Five years ago, very quickly my life changed. The lives of people I love changed. And although it's all based on timing, and timing is everything- girl when it's good, I'm sure it can be really really good, but when timing is bad it can be horr-i-ble. My timing was bad. The girls timing was bad. We were doing everything right and got burned.
When I turn on the TV today and see horrific stories of school shootings, of accidents or other unimaginable events, I think to myself- Its only their Day 1. They don't even know what's coming.
For many of them, for all of us really- my wish is that nothing comes. That the event moves through their body, their brain and their spirit and with all the supports available in the world, my wish for them is peace. I'm not sure how often that happens. I hope for some it does.
That did not happen for me. It probably took me six months before I realized something was quite wrong. And it took another seven before I made a move toward change. It took a year for me to fall hard into athletic vinyasa yoga and another for me to realize I couldn't breathe. It took another year for me to say the word PTSD out loud and acknowledge that might fit me. My heart beat so fast it was purposefully burned, my memory so jumbled I had to stop working, my look so reminiscent my hair turned purple.
Panic ended friendships not for lack of will, but because I couldn't imagine being a friend again. Panic halted my sleep- not because I couldn't, but because I'd wake so terrified- over and over and over again. Panic stole my ability to drive a car- not because I couldn't, but because my freeze response was so intense all I did was sit still at the wheel. Panic stole my ability to travel, not for fear of accidents, but because I couldn't stand to be away from this city and my people. Panic stole my ability to live lightly.

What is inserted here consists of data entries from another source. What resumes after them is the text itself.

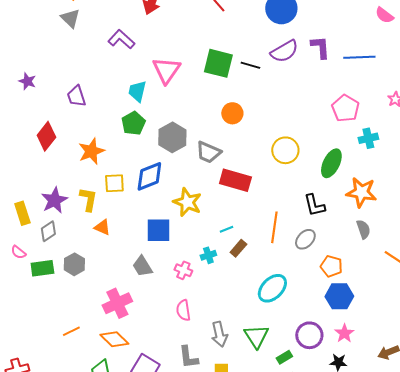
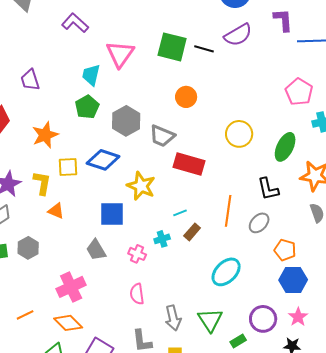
purple L-shape: (320, 47) -> (283, 20), moved
blue diamond: (149, 176) -> (103, 160), turned 40

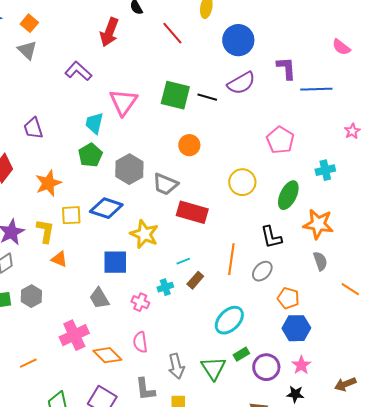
pink pentagon: (299, 92) -> (280, 140), moved
orange diamond: (68, 323) -> (107, 355), moved
green rectangle: (238, 341) -> (241, 354), moved

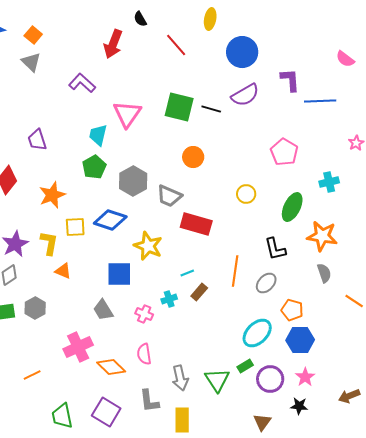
yellow circle: (242, 182) -> (246, 194), size x0.7
cyan ellipse: (229, 320) -> (257, 333), moved

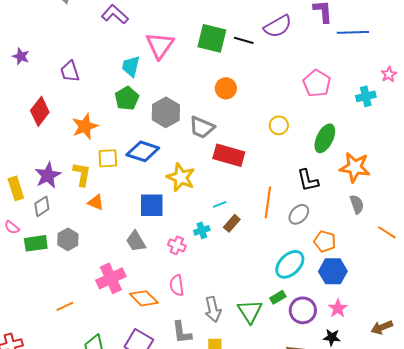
cyan cross: (329, 182) -> (366, 96), moved

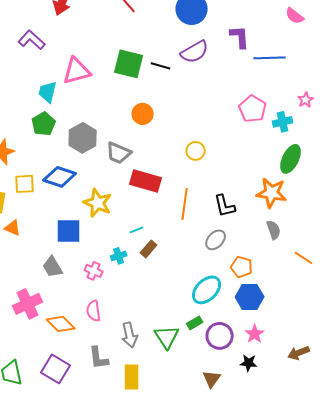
pink triangle: (160, 45) -> (77, 71), turned 40
pink pentagon: (317, 83) -> (253, 109), moved
green ellipse: (325, 138) -> (291, 159), moved
orange line: (268, 202) -> (185, 204), moved

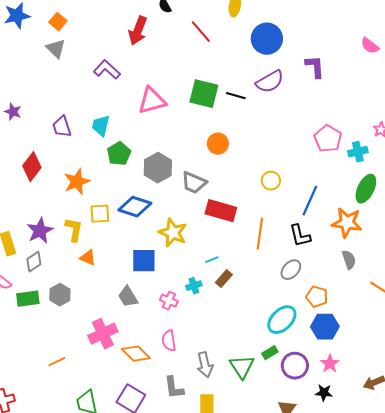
blue line: (270, 58) -> (310, 201), moved, turned -64
cyan trapezoid: (48, 92) -> (101, 126), moved

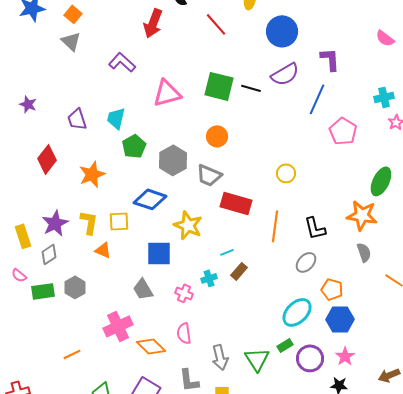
orange circle: (218, 144) -> (217, 136), moved
cyan cross: (358, 152) -> (384, 97), moved
blue line: (310, 201) -> (317, 99), moved
yellow square: (100, 214) -> (119, 221), moved

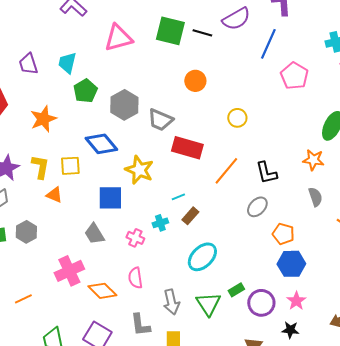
orange circle: (217, 136) -> (195, 81), moved
blue diamond: (150, 199) -> (101, 144), turned 32
orange star: (362, 215) -> (313, 160), size x0.7
orange line: (275, 226) -> (226, 171), turned 32
cyan ellipse: (297, 312) -> (202, 257), moved

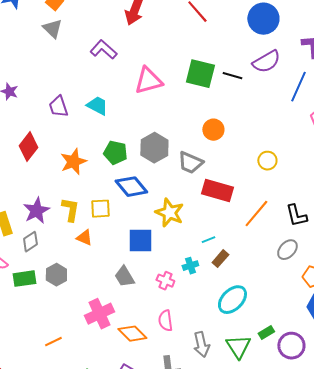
cyan trapezoid: (67, 63) -> (97, 106), turned 105
orange circle: (195, 81) -> (213, 130), moved
green pentagon: (85, 91) -> (115, 153), moved, turned -30

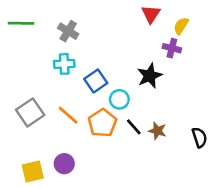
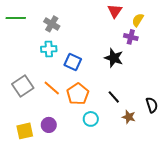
black star: (150, 76) -> (114, 58), turned -30
blue square: (96, 81) -> (73, 62), turned -30
cyan circle: (119, 99) -> (91, 119), moved
black line: (134, 127) -> (114, 97), moved
brown star: (157, 131) -> (129, 117), moved

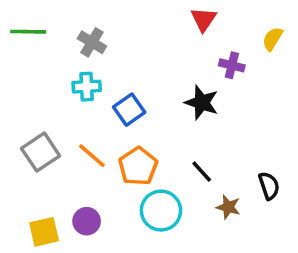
yellow semicircle: (138, 20) -> (273, 39), moved
blue square: (73, 62) -> (129, 110), turned 30
cyan circle: (91, 119) -> (161, 211), size x1.5

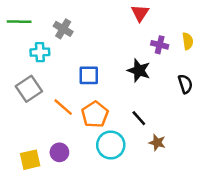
yellow semicircle: (273, 39) -> (188, 41), moved, turned 140
cyan cross: (87, 87) -> (40, 52), moved
blue square: (129, 110) -> (89, 75), turned 35
gray square: (41, 152) -> (29, 89), moved
black semicircle: (269, 186) -> (185, 84), moved

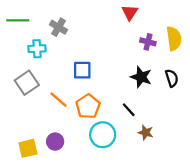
yellow semicircle: (188, 41) -> (174, 38), size x1.5
black star: (139, 70) -> (141, 77), moved

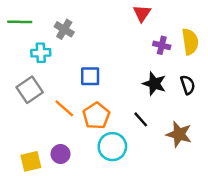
brown star: (146, 132) -> (179, 134), moved, size x1.5

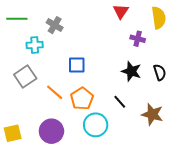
yellow semicircle: (190, 42) -> (159, 18), moved
purple circle: (60, 154) -> (51, 131), size x1.5
yellow square: (31, 161) -> (13, 133), moved

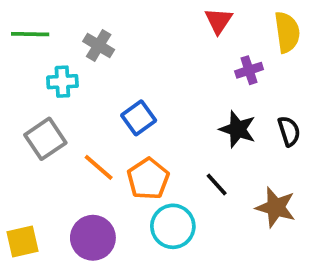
purple cross: (138, 39) -> (249, 70), turned -32
blue square: (77, 65) -> (139, 118), turned -36

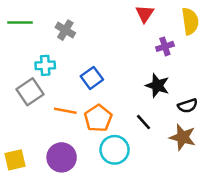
cyan cross: (62, 82) -> (45, 65), moved
black semicircle: (289, 131) -> (188, 106), moved, turned 90
orange line: (99, 167) -> (65, 111), turned -30

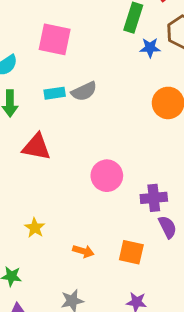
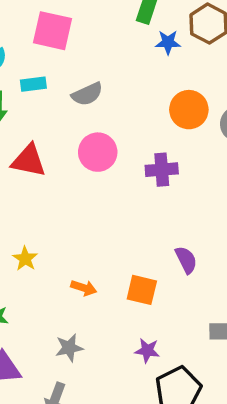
cyan rectangle: (55, 93) -> (33, 84), moved
pink circle: (107, 176) -> (98, 152), moved
purple cross: (154, 198) -> (162, 170), moved

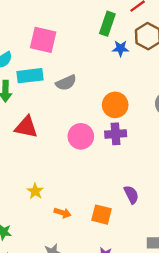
cyan rectangle: (33, 84) -> (30, 76), size x1.5
orange circle: (189, 110) -> (115, 105), moved
pink circle: (98, 152) -> (81, 136), moved
yellow star: (25, 259) -> (35, 191), moved

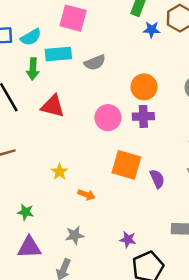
orange square: (102, 215) -> (126, 165), moved, size x1.4

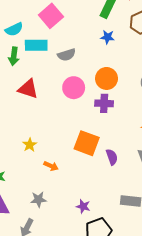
pink square: (73, 18) -> (51, 16), turned 30
blue star: (152, 30) -> (107, 37), moved
pink circle: (108, 118) -> (74, 88), moved

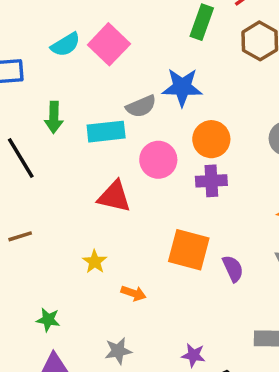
cyan semicircle: (14, 29) -> (66, 45), moved
blue star: (107, 37) -> (182, 87), moved, size x1.6
cyan rectangle: (36, 45) -> (106, 132), moved
red triangle: (28, 89) -> (114, 197), moved

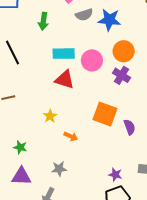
gray semicircle: (141, 106) -> (84, 15), moved
green arrow: (54, 117) -> (43, 21), moved
cyan rectangle: (106, 132) -> (64, 54), moved
purple cross: (211, 181) -> (122, 75), turned 30
purple star: (193, 355) -> (115, 175), moved

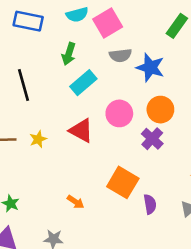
cyan rectangle: (64, 54) -> (83, 83), moved, turned -50
yellow star: (50, 116) -> (38, 139), moved

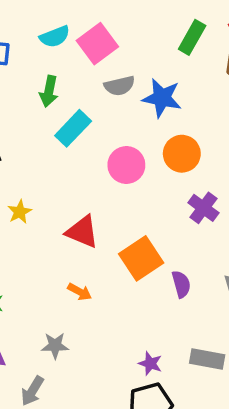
red triangle: (81, 131) -> (82, 232), moved
purple cross: (152, 139) -> (203, 208), moved
orange square: (123, 182) -> (141, 258), turned 32

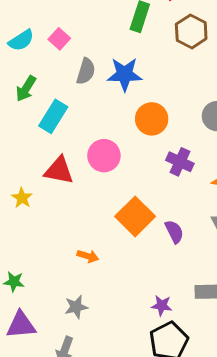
pink square: (97, 44) -> (59, 39), size x0.6
gray semicircle: (120, 86) -> (86, 71), turned -48
green arrow: (49, 91) -> (26, 89), turned 32
pink circle: (126, 165) -> (104, 156), moved
red triangle: (82, 232) -> (59, 170), moved

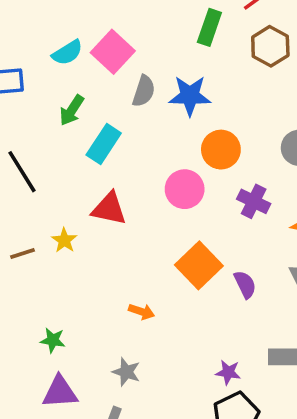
pink square: (59, 39) -> (113, 52), size x1.6
pink circle: (104, 156) -> (185, 189), moved
gray star: (76, 307) -> (126, 372), turned 30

I would go back to my former life in a heartbeat. I don't believe anything happens for the sake of lesson learning. But today, five years since a bomb robbed friends of their former lives, me of my former self and my husband his former wife- I'm grateful for where I am.
first time back 2016
I will never be that runner girl again, the MBA student waiting to start her job, the wife that found laughter easily or the friend I once was. Trauma changes you. It changed me. I'm still learning. Still hurdling. And still searching. You'll still see purposeful streaks of purple in my hair. But today, my husband and I are strong because we've lived, I'm a mama to babe who brings calm to my core, I'm a friend to some I never would have met and hold dear the ones who hold me close. I'm a student to a practice that sets my soul on fire. I speak more mindfully and with honesty. My ability to to connect with others, offer this practice and to type an authentic ugly-this-is-me blog- is a giant #$%k you to the asses who tried to take my life away. They failed and they failed hard.
Cheers to authenticity. And to bear ears on your hood.